Classical modernism and its impacts on British society

Classical modernism is defined as a transformation of the musical aesthetics established before the 20th century.

Among musicologists and specialists, the periodization of this phenomena can slightly vary depending on the dates. As such, it is believed that musical modernism extends from 1890 to 1930. Whereas the period widening from 1930 to the late 70’s is likely to belong to postmodernism.
On the other hand, some professionals prefer attaching the composer’s attitude to this musical movement and disrupt with historical periods and times.


Dissolution and transformation


Eero Tarasti, Professor of Musicology at the University of Helsinki declared that musical modernism is “the dissolution of the traditional tonality and transformation of the very foundations of tonal language”.

During the 20th century, Jazz played an important role on influencing British composer’s work. A certain number of them decided to combine jazz elements to classic compositions. Composers as Constant Lambert and Sir Harrison Birtwistle enlighten those new tonalities with their pieces called Piano Sonata, released in 1928/29 and Panic, composed in 1995 for alto saxophone, jazz drum kit and orchestra.

Benjamin Britten’s work during modernism

Declaring he wanted his music to be “of use of the people”, Benjamin Britten stand out during his Aspen Award acceptance speech as a people’s compositor. Referred as the most influential composer of the 20th century, he revived the English opera alongside with Peter Grimes while developing the concept of pocket opera.

One of his biggest success was to make classical music accessible for children and young people. His mostly known pieces are The Young Person’s Guide to the Orchestra, The little Sweep and Noye’s Fludde.

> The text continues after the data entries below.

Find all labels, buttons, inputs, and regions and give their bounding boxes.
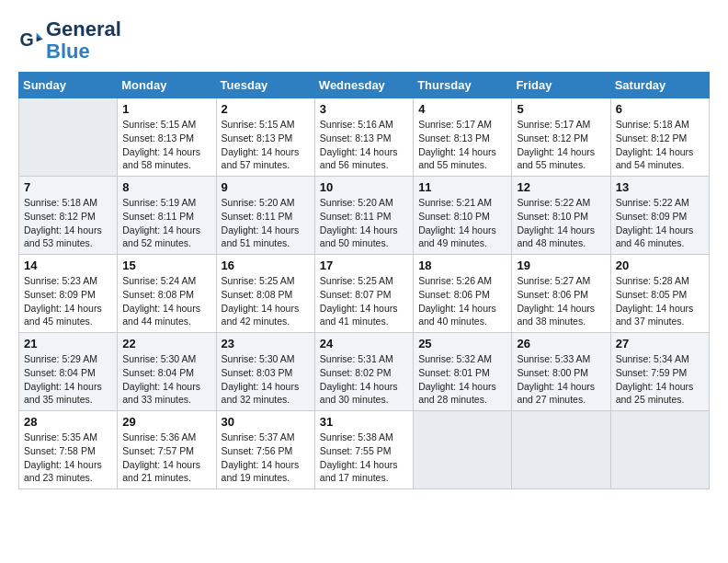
day-number: 3 [320,102,408,116]
calendar-cell: 14Sunrise: 5:23 AM Sunset: 8:09 PM Dayli… [19,255,118,333]
day-info: Sunrise: 5:29 AM Sunset: 8:04 PM Dayligh… [24,352,112,407]
day-info: Sunrise: 5:20 AM Sunset: 8:11 PM Dayligh… [222,196,310,250]
calendar-week-row: 1Sunrise: 5:15 AM Sunset: 8:13 PM Daylig… [19,98,710,177]
day-number: 10 [320,180,408,194]
day-info: Sunrise: 5:27 AM Sunset: 8:06 PM Dayligh… [517,274,605,328]
day-info: Sunrise: 5:23 AM Sunset: 8:09 PM Dayligh… [24,274,112,328]
day-info: Sunrise: 5:33 AM Sunset: 8:00 PM Dayligh… [517,352,605,407]
calendar-cell: 9Sunrise: 5:20 AM Sunset: 8:11 PM Daylig… [216,177,314,255]
day-info: Sunrise: 5:31 AM Sunset: 8:02 PM Dayligh… [320,352,408,407]
day-number: 9 [222,180,310,194]
day-number: 1 [122,102,210,116]
day-number: 22 [122,337,210,350]
day-number: 25 [418,337,506,350]
calendar-week-row: 21Sunrise: 5:29 AM Sunset: 8:04 PM Dayli… [19,333,710,411]
day-info: Sunrise: 5:24 AM Sunset: 8:08 PM Dayligh… [122,274,210,328]
day-number: 6 [616,102,704,116]
day-info: Sunrise: 5:22 AM Sunset: 8:09 PM Dayligh… [616,196,704,250]
calendar-body: 1Sunrise: 5:15 AM Sunset: 8:13 PM Daylig… [19,98,710,489]
calendar-cell: 2Sunrise: 5:15 AM Sunset: 8:13 PM Daylig… [216,98,314,177]
day-number: 13 [616,180,704,194]
day-number: 26 [517,337,605,350]
calendar-header: SundayMondayTuesdayWednesdayThursdayFrid… [19,73,710,98]
calendar-cell: 7Sunrise: 5:18 AM Sunset: 8:12 PM Daylig… [19,177,118,255]
day-info: Sunrise: 5:20 AM Sunset: 8:11 PM Dayligh… [320,196,408,250]
day-number: 15 [122,259,210,272]
calendar-cell: 21Sunrise: 5:29 AM Sunset: 8:04 PM Dayli… [19,333,118,411]
weekday-header: Thursday [414,73,512,98]
calendar-cell: 1Sunrise: 5:15 AM Sunset: 8:13 PM Daylig… [118,98,216,177]
day-info: Sunrise: 5:22 AM Sunset: 8:10 PM Dayligh… [517,196,605,250]
logo: G General Blue [18,18,121,63]
calendar-week-row: 7Sunrise: 5:18 AM Sunset: 8:12 PM Daylig… [19,177,710,255]
day-info: Sunrise: 5:32 AM Sunset: 8:01 PM Dayligh… [418,352,506,407]
day-info: Sunrise: 5:34 AM Sunset: 7:59 PM Dayligh… [616,352,704,407]
logo-icon: G [18,28,44,53]
day-number: 29 [122,415,210,429]
day-info: Sunrise: 5:16 AM Sunset: 8:13 PM Dayligh… [320,118,408,172]
day-number: 27 [616,337,704,350]
calendar-cell: 27Sunrise: 5:34 AM Sunset: 7:59 PM Dayli… [610,333,709,411]
calendar-cell: 25Sunrise: 5:32 AM Sunset: 8:01 PM Dayli… [414,333,512,411]
day-number: 4 [418,102,506,116]
day-number: 2 [222,102,310,116]
calendar-cell: 23Sunrise: 5:30 AM Sunset: 8:03 PM Dayli… [216,333,314,411]
calendar-cell: 31Sunrise: 5:38 AM Sunset: 7:55 PM Dayli… [314,411,413,489]
day-info: Sunrise: 5:21 AM Sunset: 8:10 PM Dayligh… [418,196,506,250]
day-info: Sunrise: 5:15 AM Sunset: 8:13 PM Dayligh… [122,118,210,172]
day-number: 28 [24,415,112,429]
calendar-cell: 3Sunrise: 5:16 AM Sunset: 8:13 PM Daylig… [314,98,413,177]
calendar-cell: 29Sunrise: 5:36 AM Sunset: 7:57 PM Dayli… [118,411,216,489]
day-info: Sunrise: 5:25 AM Sunset: 8:07 PM Dayligh… [320,274,408,328]
calendar-cell: 22Sunrise: 5:30 AM Sunset: 8:04 PM Dayli… [118,333,216,411]
calendar-cell: 4Sunrise: 5:17 AM Sunset: 8:13 PM Daylig… [414,98,512,177]
calendar-cell: 11Sunrise: 5:21 AM Sunset: 8:10 PM Dayli… [414,177,512,255]
day-number: 23 [222,337,310,350]
page-header: G General Blue [18,18,710,63]
day-number: 5 [517,102,605,116]
weekday-header: Monday [118,73,216,98]
calendar-cell: 12Sunrise: 5:22 AM Sunset: 8:10 PM Dayli… [512,177,610,255]
day-number: 12 [517,180,605,194]
day-number: 18 [418,259,506,272]
day-number: 17 [320,259,408,272]
day-info: Sunrise: 5:30 AM Sunset: 8:04 PM Dayligh… [122,352,210,407]
calendar-cell: 8Sunrise: 5:19 AM Sunset: 8:11 PM Daylig… [118,177,216,255]
calendar-cell [512,411,610,489]
calendar-cell: 6Sunrise: 5:18 AM Sunset: 8:12 PM Daylig… [610,98,709,177]
weekday-header: Wednesday [314,73,413,98]
day-number: 16 [222,259,310,272]
calendar-cell: 5Sunrise: 5:17 AM Sunset: 8:12 PM Daylig… [512,98,610,177]
calendar-cell: 20Sunrise: 5:28 AM Sunset: 8:05 PM Dayli… [610,255,709,333]
calendar-cell [414,411,512,489]
day-number: 20 [616,259,704,272]
calendar-cell: 24Sunrise: 5:31 AM Sunset: 8:02 PM Dayli… [314,333,413,411]
calendar-cell: 18Sunrise: 5:26 AM Sunset: 8:06 PM Dayli… [414,255,512,333]
day-info: Sunrise: 5:17 AM Sunset: 8:12 PM Dayligh… [517,118,605,172]
day-number: 14 [24,259,112,272]
day-info: Sunrise: 5:28 AM Sunset: 8:05 PM Dayligh… [616,274,704,328]
calendar-cell [610,411,709,489]
day-number: 8 [122,180,210,194]
day-number: 11 [418,180,506,194]
calendar-cell: 17Sunrise: 5:25 AM Sunset: 8:07 PM Dayli… [314,255,413,333]
day-number: 21 [24,337,112,350]
weekday-header: Sunday [19,73,118,98]
day-info: Sunrise: 5:38 AM Sunset: 7:55 PM Dayligh… [320,431,408,485]
day-info: Sunrise: 5:18 AM Sunset: 8:12 PM Dayligh… [616,118,704,172]
calendar-cell [19,98,118,177]
day-info: Sunrise: 5:26 AM Sunset: 8:06 PM Dayligh… [418,274,506,328]
calendar-cell: 15Sunrise: 5:24 AM Sunset: 8:08 PM Dayli… [118,255,216,333]
day-info: Sunrise: 5:25 AM Sunset: 8:08 PM Dayligh… [222,274,310,328]
day-number: 24 [320,337,408,350]
day-number: 7 [24,180,112,194]
day-info: Sunrise: 5:15 AM Sunset: 8:13 PM Dayligh… [222,118,310,172]
calendar-week-row: 28Sunrise: 5:35 AM Sunset: 7:58 PM Dayli… [19,411,710,489]
calendar-cell: 16Sunrise: 5:25 AM Sunset: 8:08 PM Dayli… [216,255,314,333]
calendar-cell: 19Sunrise: 5:27 AM Sunset: 8:06 PM Dayli… [512,255,610,333]
calendar-table: SundayMondayTuesdayWednesdayThursdayFrid… [18,72,710,489]
day-number: 19 [517,259,605,272]
day-info: Sunrise: 5:19 AM Sunset: 8:11 PM Dayligh… [122,196,210,250]
calendar-week-row: 14Sunrise: 5:23 AM Sunset: 8:09 PM Dayli… [19,255,710,333]
svg-text:G: G [19,29,33,50]
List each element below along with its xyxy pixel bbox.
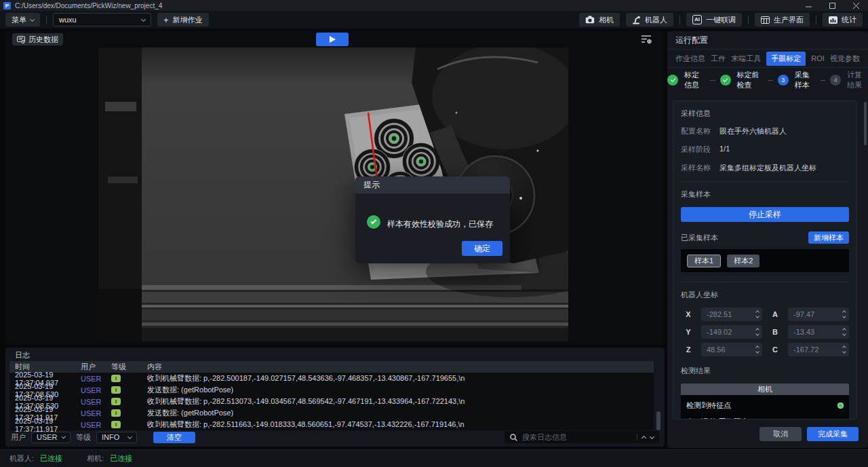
minimize-icon[interactable] bbox=[797, 0, 821, 11]
divider bbox=[637, 434, 637, 441]
sampling-card: 采样信息 配置名称 眼在手外六轴机器人 采样阶段 1/1 采样名称 采集多组标定… bbox=[673, 100, 857, 419]
step-label: 采集样本 bbox=[795, 70, 816, 90]
level-filter-select[interactable]: INFO bbox=[96, 432, 137, 443]
log-row[interactable]: 2025-03-19 17:37:08,530 USER I 收到机械臂数据: … bbox=[9, 396, 654, 407]
cancel-button[interactable]: 取消 bbox=[760, 427, 802, 441]
maximize-icon[interactable] bbox=[821, 0, 844, 11]
col-header-content: 内容 bbox=[147, 362, 654, 372]
stepper-icon[interactable] bbox=[843, 310, 846, 318]
viewer-panel: 历史数据 bbox=[5, 31, 665, 345]
production-view-button[interactable]: 生产界面 bbox=[755, 13, 810, 26]
stepper-icon[interactable] bbox=[756, 310, 759, 318]
detection-row: 检测到特征点 bbox=[681, 397, 849, 413]
log-search-input[interactable] bbox=[522, 433, 632, 441]
coord-y-input[interactable]: -149.02 bbox=[701, 325, 762, 339]
log-row[interactable]: 2025-03-19 17:37:11,917 USER I 发送数据: (ge… bbox=[9, 407, 654, 419]
tab-roi[interactable]: ROI bbox=[811, 54, 825, 62]
display-settings-button[interactable] bbox=[641, 34, 652, 47]
divider bbox=[679, 16, 680, 24]
step-done-icon bbox=[720, 75, 731, 86]
play-icon bbox=[330, 36, 336, 43]
step-active-number: 3 bbox=[778, 75, 789, 86]
collected-label: 已采集样本 bbox=[681, 233, 718, 243]
tab-vision-params[interactable]: 视觉参数 bbox=[830, 54, 860, 64]
detection-title: 检测结果 bbox=[681, 366, 849, 376]
step-connector bbox=[710, 80, 715, 81]
robot-coords-grid: X -282.51 A -97.47 Y -149.02 B -13.43 Z … bbox=[681, 307, 849, 356]
log-controls: 用户 USER 等级 INFO 清空 bbox=[11, 431, 659, 443]
sample-info-title: 采样信息 bbox=[681, 109, 849, 119]
window-controls bbox=[797, 0, 868, 11]
camera-icon bbox=[585, 16, 595, 24]
axis-x-label: X bbox=[681, 310, 696, 318]
info-level-icon: I bbox=[111, 421, 121, 428]
statistics-button[interactable]: 统计 bbox=[823, 13, 863, 26]
col-header-level: 等级 bbox=[111, 362, 147, 372]
dialog-ok-button[interactable]: 确定 bbox=[462, 241, 502, 256]
divider bbox=[681, 282, 849, 282]
job-select[interactable]: wuxu bbox=[53, 13, 151, 26]
stepper-icon[interactable] bbox=[843, 345, 846, 353]
tab-hand-eye-calibration[interactable]: 手眼标定 bbox=[766, 52, 806, 66]
log-search-box bbox=[505, 431, 659, 443]
divider bbox=[46, 16, 47, 24]
history-icon bbox=[17, 35, 25, 43]
grid-icon bbox=[761, 16, 770, 24]
user-filter-label: 用户 bbox=[11, 432, 26, 443]
close-icon[interactable] bbox=[844, 0, 868, 11]
log-row[interactable]: 2025-03-19 17:37:04,937 USER I 收到机械臂数据: … bbox=[9, 373, 654, 384]
sample-chip-1[interactable]: 样本1 bbox=[687, 255, 721, 267]
camera-button[interactable]: 相机 bbox=[579, 13, 620, 26]
history-data-button[interactable]: 历史数据 bbox=[12, 33, 63, 45]
divider bbox=[816, 16, 816, 24]
robot-arm-icon bbox=[632, 16, 641, 24]
finish-collect-button[interactable]: 完成采集 bbox=[807, 427, 859, 441]
panel-scrollbar[interactable] bbox=[864, 102, 867, 145]
level-filter-label: 等级 bbox=[76, 432, 91, 443]
statusbar: 机器人: 已连接 相机: 已连接 bbox=[0, 449, 868, 467]
search-next-icon[interactable] bbox=[650, 434, 654, 438]
toolbar-right: 相机 机器人 AI 一键联调 生产界面 统计 bbox=[579, 13, 863, 26]
axis-b-label: B bbox=[768, 328, 783, 336]
detection-results: 检测到特征点 点云误差(平均距离): 0.24448402013074585mm… bbox=[681, 395, 849, 419]
sample-chip-2[interactable]: 样本2 bbox=[727, 255, 760, 267]
info-level-icon: I bbox=[111, 409, 121, 417]
dialog-message: 样本有效性校验成功，已保存 bbox=[387, 219, 493, 230]
robot-button[interactable]: 机器人 bbox=[626, 13, 673, 26]
log-row[interactable]: 2025-03-19 17:37:11,917 USER I 收到机械臂数据: … bbox=[9, 419, 654, 430]
chevron-down-icon bbox=[127, 434, 132, 438]
coord-x-input[interactable]: -282.51 bbox=[701, 307, 762, 321]
chevron-down-icon bbox=[61, 434, 66, 439]
stepper-icon[interactable] bbox=[843, 327, 846, 335]
coord-z-input[interactable]: 48.56 bbox=[701, 343, 762, 356]
log-row[interactable]: 2025-03-19 17:37:08,530 USER I 发送数据: (ge… bbox=[9, 384, 654, 396]
coord-b-input[interactable]: -13.43 bbox=[788, 325, 849, 339]
log-scrollbar[interactable] bbox=[656, 373, 660, 430]
step-label: 标定信息 bbox=[684, 70, 705, 90]
ai-icon: AI bbox=[692, 15, 702, 24]
play-button[interactable] bbox=[316, 33, 349, 46]
tab-job-info[interactable]: 作业信息 bbox=[675, 54, 705, 64]
stepper-icon[interactable] bbox=[756, 327, 759, 335]
tab-workpiece[interactable]: 工件 bbox=[711, 54, 726, 64]
add-sample-button[interactable]: 新增样本 bbox=[808, 231, 849, 244]
menu-button[interactable]: 菜单 bbox=[5, 13, 40, 26]
user-filter-select[interactable]: USER bbox=[31, 432, 71, 443]
panel-footer: 取消 完成采集 bbox=[760, 427, 859, 441]
collect-title: 采集样本 bbox=[681, 189, 849, 200]
chevron-down-icon bbox=[30, 16, 35, 21]
titlebar: P C:/Users/dex/Documents/PickWiz/new_pro… bbox=[0, 0, 868, 11]
stepper-icon[interactable] bbox=[756, 345, 759, 353]
clear-log-button[interactable]: 清空 bbox=[153, 432, 195, 443]
axis-c-label: C bbox=[768, 345, 783, 354]
divider bbox=[748, 16, 749, 24]
search-prev-icon[interactable] bbox=[642, 435, 646, 440]
coord-c-input[interactable]: -167.72 bbox=[788, 343, 849, 356]
bar-chart-icon bbox=[829, 16, 837, 24]
coord-a-input[interactable]: -97.47 bbox=[788, 307, 849, 321]
tab-end-tool[interactable]: 末端工具 bbox=[731, 54, 761, 64]
step-done-icon bbox=[667, 75, 678, 86]
one-key-connect-button[interactable]: AI 一键联调 bbox=[686, 13, 742, 26]
new-job-button[interactable]: + 新增作业 bbox=[157, 13, 209, 26]
stop-sampling-button[interactable]: 停止采样 bbox=[681, 207, 849, 222]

Today, Benjamin Britten’s work is still influencing people and art. The film Moonrise Kingdom by Wes Anderson is considered a “sort of set to Britten’s music” because of the use of his masterworks as soundtrack. Russel Platt, music writer and composer stated that the film “sets to Britten’s opera and the final credits of the movie are matched gesture for gesture to the sounds of The Young Person’s guide to the Orchestra.